Assigned task: Your answer must be an exact transcription of the data, with every picture omitted.

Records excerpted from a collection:
-.-.-
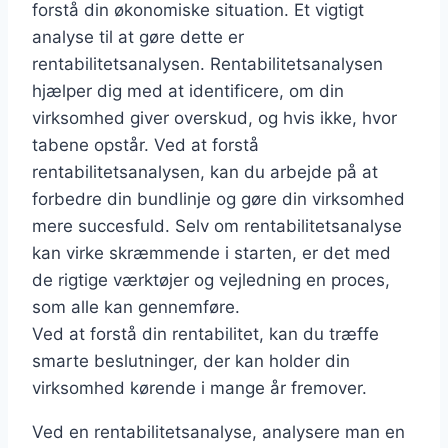
forstå din økonomiske situation. Et vigtigt
analyse til at gøre dette er
rentabilitetsanalysen. Rentabilitetsanalysen
hjælper dig med at identificere, om din
virksomhed giver overskud, og hvis ikke, hvor
tabene opstår. Ved at forstå
rentabilitetsanalysen, kan du arbejde på at
forbedre din bundlinje og gøre din virksomhed
mere succesfuld. Selv om rentabilitetsanalyse
kan virke skræmmende i starten, er det med
de rigtige værktøjer og vejledning en proces,
som alle kan gennemføre.
Ved at forstå din rentabilitet, kan du træffe
smarte beslutninger, der kan holder din
virksomhed kørende i mange år fremover.
Ved en rentabilitetsanalyse, analysere man en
-.-.-
Exercise result:
forstå din økonomiske situation. Et vigtigt
analyse til at gøre dette er
rentabilitetsanalysen. Rentabilitetsanalysen
hjælper dig med at identificere, om din
virksomhed giver overskud, og hvis ikke, hvor
tabene opstår. Ved at forstå
rentabilitetsanalysen, kan du arbejde på at
forbedre din bundlinje og gøre din virksomhed
mere succesfuld. Selv om rentabilitetsanalyse
kan virke skræmmende i starten, er det med
de rigtige værktøjer og vejledning en proces,
som alle kan gennemføre.
Ved at forstå din rentabilitet, kan du træffe
smarte beslutninger, der kan holder din
virksomhed kørende i mange år fremover.
Ved en rentabilitetsanalyse, analysere man en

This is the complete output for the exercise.